OAKLAND -- The slaughter of two teenage girls near Brookdale Park last November was sparked by an adolescent relationship squabble, a witness testified in court Tuesday.

Raquel Gerstel, 15, and Bobbie Sartain, 16, were gunned down in the early morning hours of Nov. 25 after a teenager they were hanging out with announced that he had another woman coming to meet them, a 16-year-old witness testified in court Tuesday.

The juvenile witness testified that Diantay Powell, 18, told Gerstel and Sartain that he had just invited his girlfriend to hang out with them. That angered Sartain, who slapped Powell and started a fight that led to the killings, the witness said.

The testimony provided the first public explanation for a double murder that left a neighborhood near Brookdale Park shaken. Many residents witnessed the two girls dying on the street from multiple gunshot wounds.

Though Powell and his friend Antonio Edwards, 20, were arrested and charged about two weeks after the killings, questions remained about why the girls were killed.
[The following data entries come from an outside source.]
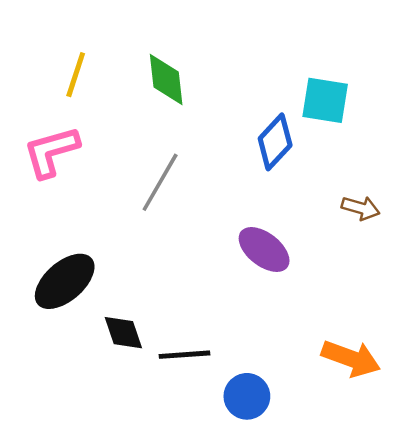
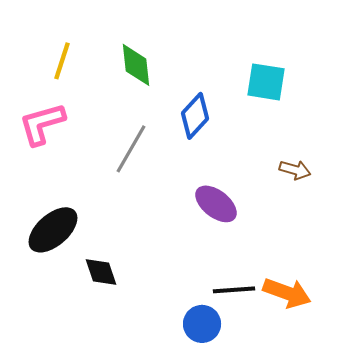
blue diamond: (275, 142) -> (195, 116), moved
black line: (185, 355) -> (234, 290), moved

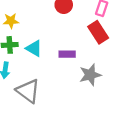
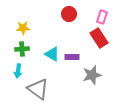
cyan triangle: (34, 48) -> (52, 54), moved

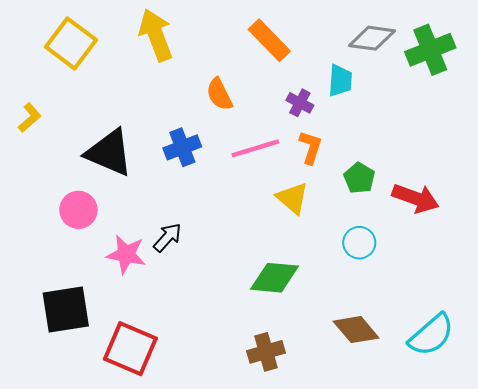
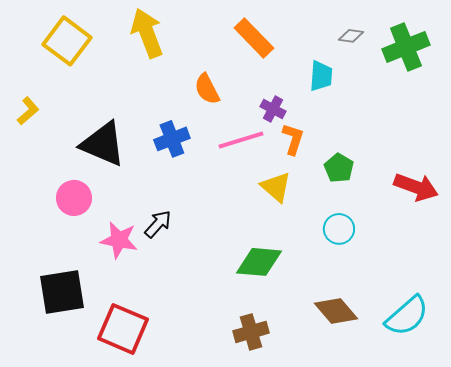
gray diamond: (372, 38) -> (351, 36), size x0.6
purple cross: (300, 103) -> (273, 109), moved
red arrow: (415, 198) -> (416, 187), moved

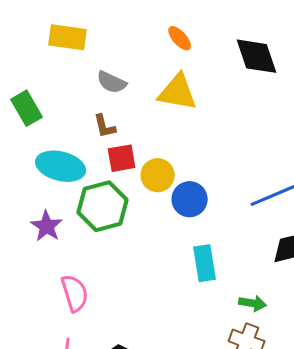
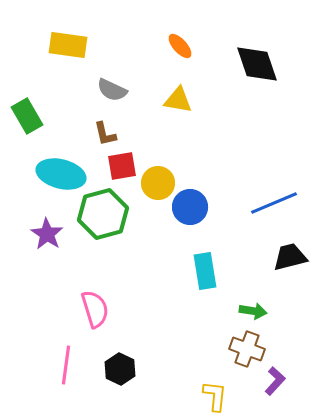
yellow triangle: (178, 92) -> (178, 100), size x0.7
pink semicircle: (75, 293) -> (95, 309), moved

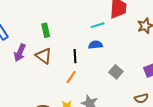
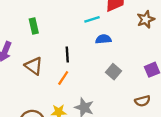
blue semicircle: (96, 45) -> (103, 39), moved
brown triangle: (44, 56) -> (34, 66), moved

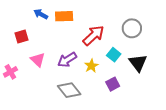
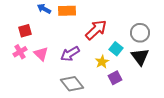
gray circle: (132, 28) -> (140, 33), moved
yellow star: (91, 66) -> (102, 62), moved
pink cross: (10, 72) -> (20, 52), moved

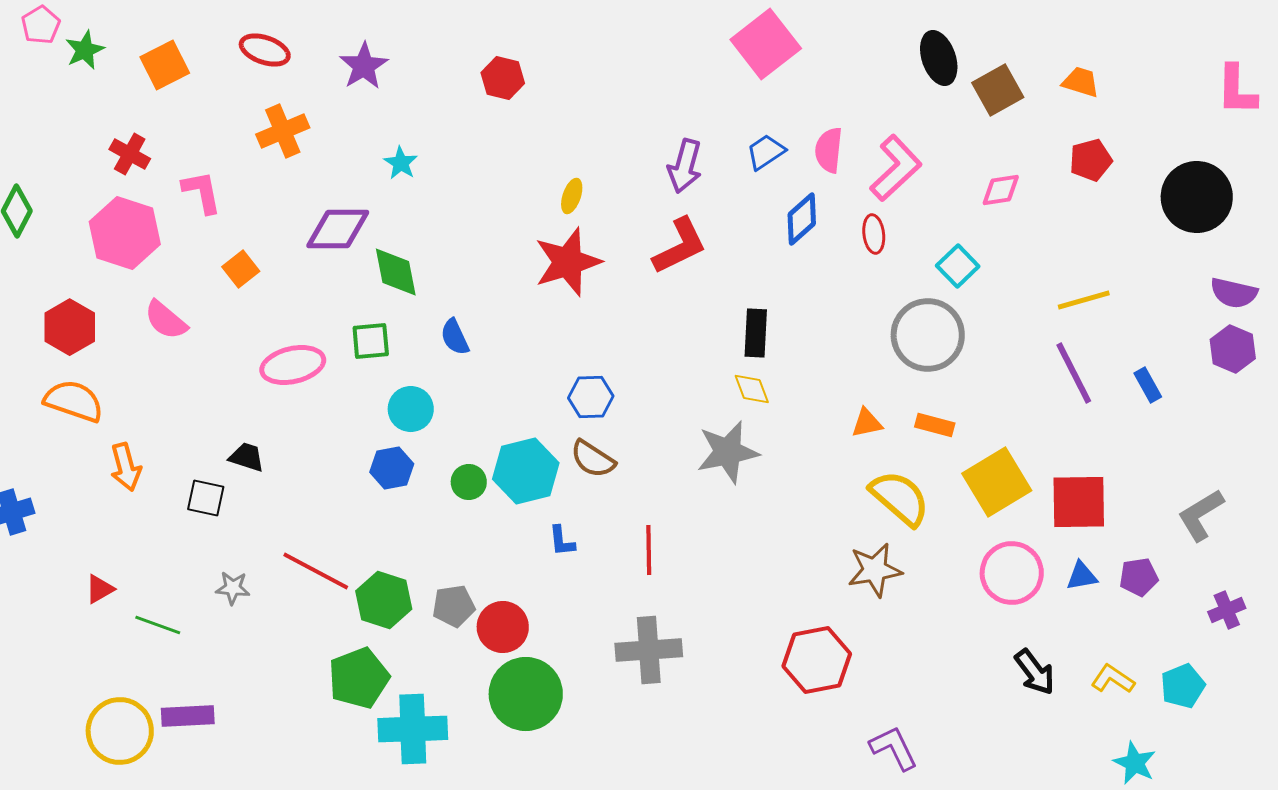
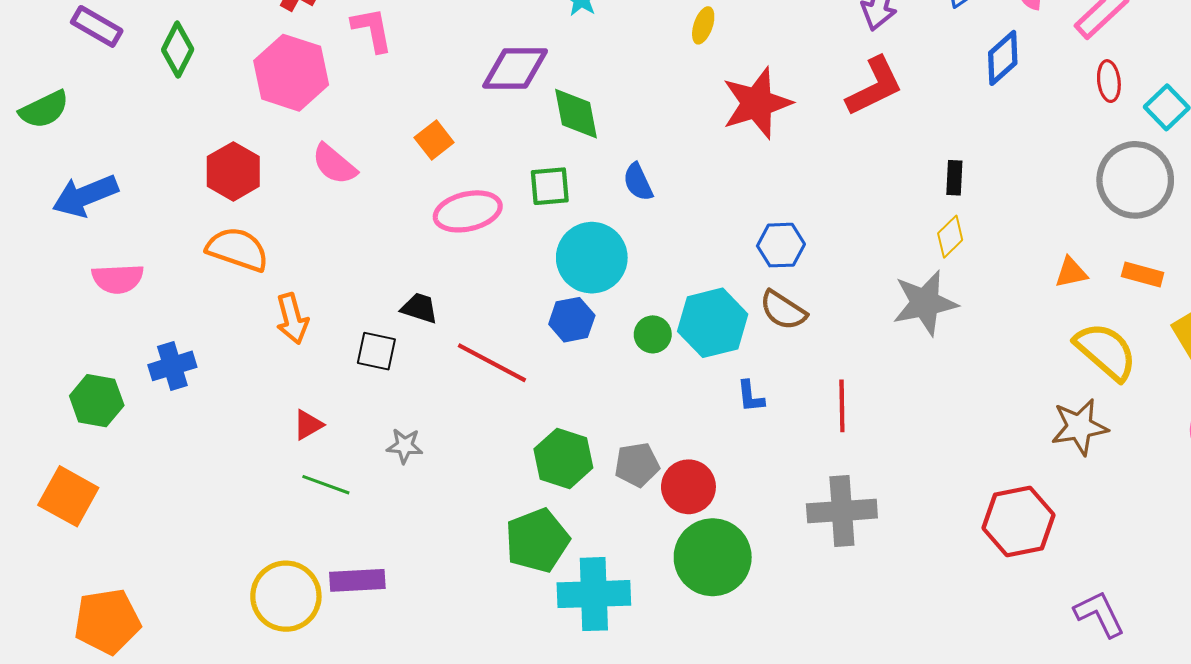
yellow ellipse: (572, 196) -> (703, 25), moved
red ellipse: (874, 234) -> (1109, 81), moved
orange square: (241, 269) -> (434, 140), moved
black rectangle: (756, 333) -> (954, 178), size x0.7
yellow diamond: (752, 389) -> (950, 237), turned 66
cyan circle: (411, 409) -> (592, 258), size x1.5
red line: (316, 571) -> (492, 363), moved
red triangle: (100, 589) -> (308, 425), moved

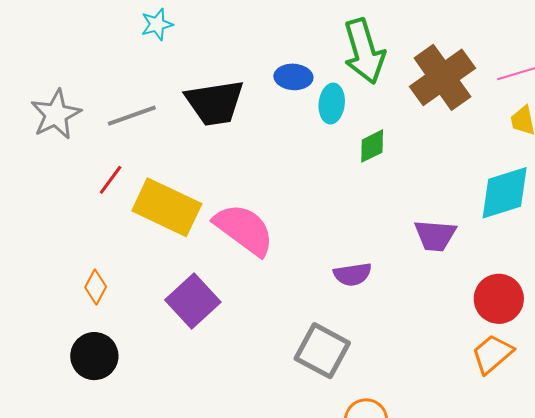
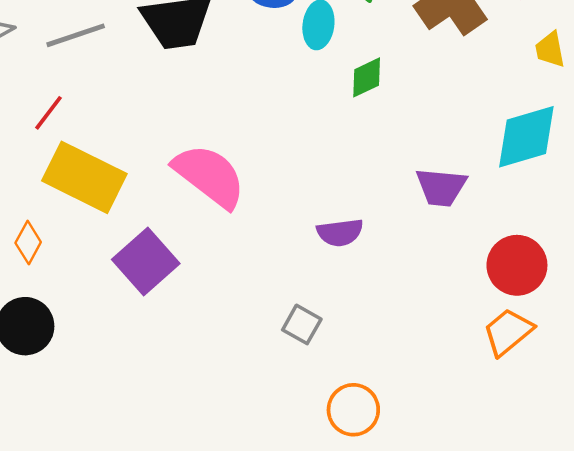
yellow rectangle: (167, 207) -> (84, 177), moved
gray square: (322, 351) -> (302, 324), size x0.6

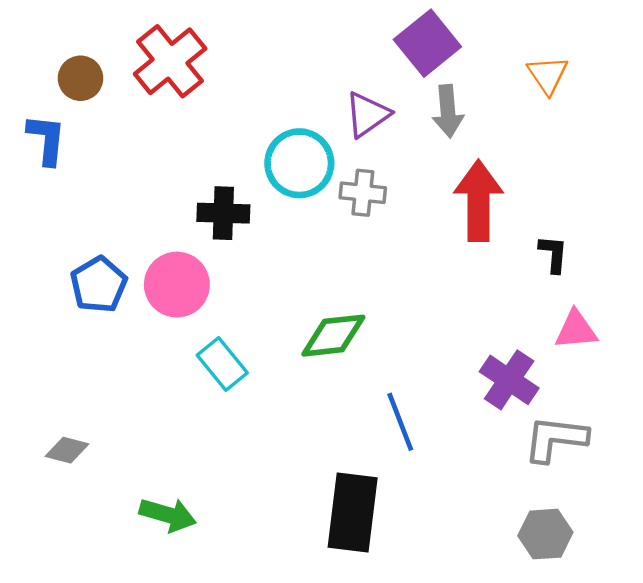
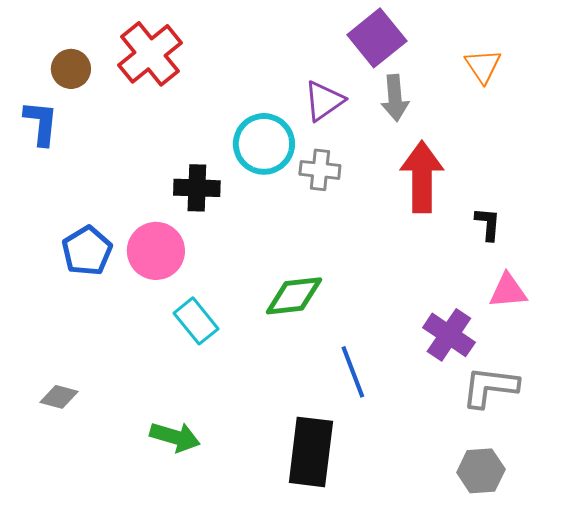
green arrow: (168, 515) -> (175, 437), moved

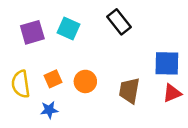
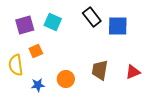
blue square: (167, 63) -> (118, 26), moved
orange square: (53, 79) -> (36, 51), moved
orange circle: (85, 81) -> (66, 79), moved

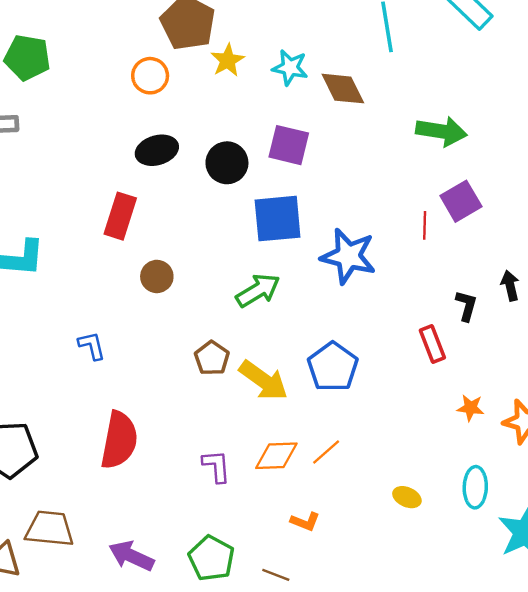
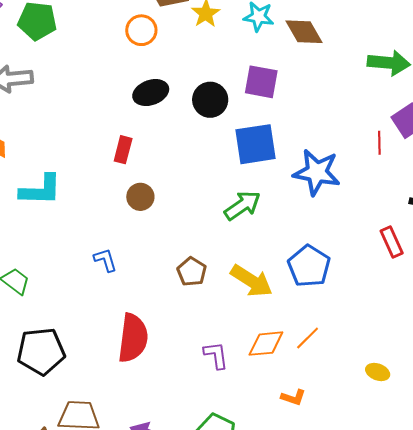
red rectangle: (120, 216) -> (123, 150), size x0.7
brown circle: (157, 276) -> (140, 197), moved
brown pentagon: (212, 358) -> (192, 272), moved

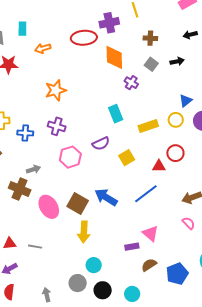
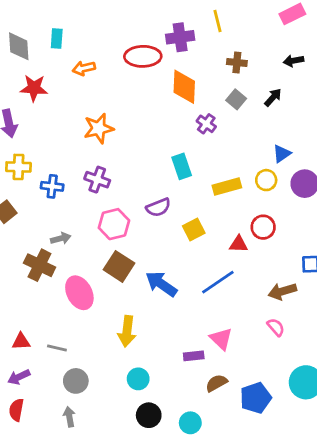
black arrow: (177, 61) -> (273, 97), turned -40
brown square: (78, 204) -> (119, 266), moved
gray circle: (78, 283) -> (76, 381), moved

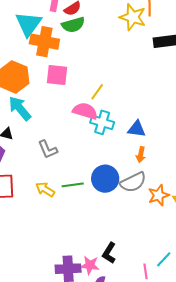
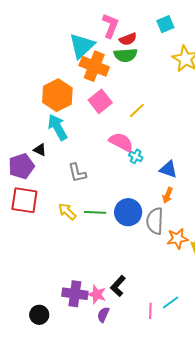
pink square: (57, 75) -> (100, 101), turned 35
yellow line: (97, 92) -> (137, 110), moved
cyan cross: (102, 122) -> (136, 156), size x0.6
gray semicircle: (133, 182) -> (155, 221), turned 108

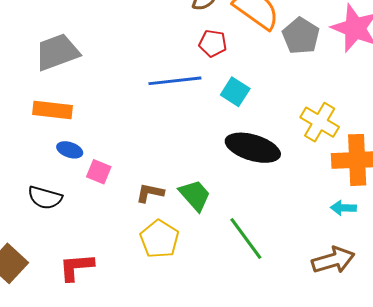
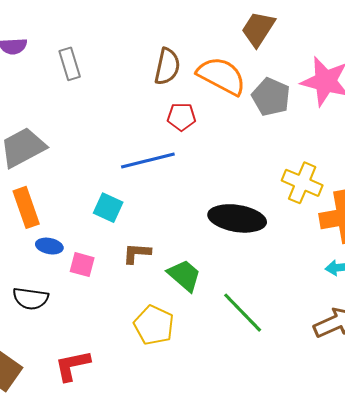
cyan square: (235, 92) -> (108, 208), moved
orange rectangle: (53, 110) -> (26, 207), turned 72
brown L-shape: (150, 193) -> (137, 253), moved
Police said at the time that the killings were the result of an argument and that Powell was the shooter while Edwards was the getaway driver. Powell was charged with a special circumstances double murder and Edwards was charged with being an accomplice to murder.

Yet, questions remained as to what happened in a white rental car where the teenagers had gathered about 4 a.m., shortly before the killings.

A 16-year-old who was in the car and witnessed the killings reluctantly answered some of those questions Tuesday during a preliminary hearing in the case.

The witness, who is in juvenile detention and is not being named because of his age, initially refused to answer any questions until he was threatened with being held in contempt of court.

On several occasions while testifying, the witness would look at Powell when asked a question and then refuse to answer after Powell shook his head from left to right. Eventually, after several stern warnings from Judge Jon Rolefson, the juvenile began answering questions with his hands over his face.

The witness refused to give descriptive answers but confirmed what he told police two weeks after the killings, including a chilling explanation of how Powell allegedly coldly shot Gerstel in the head after she tried to defend her friend and then ruthlessly gunned down Sartain as she begged for her life.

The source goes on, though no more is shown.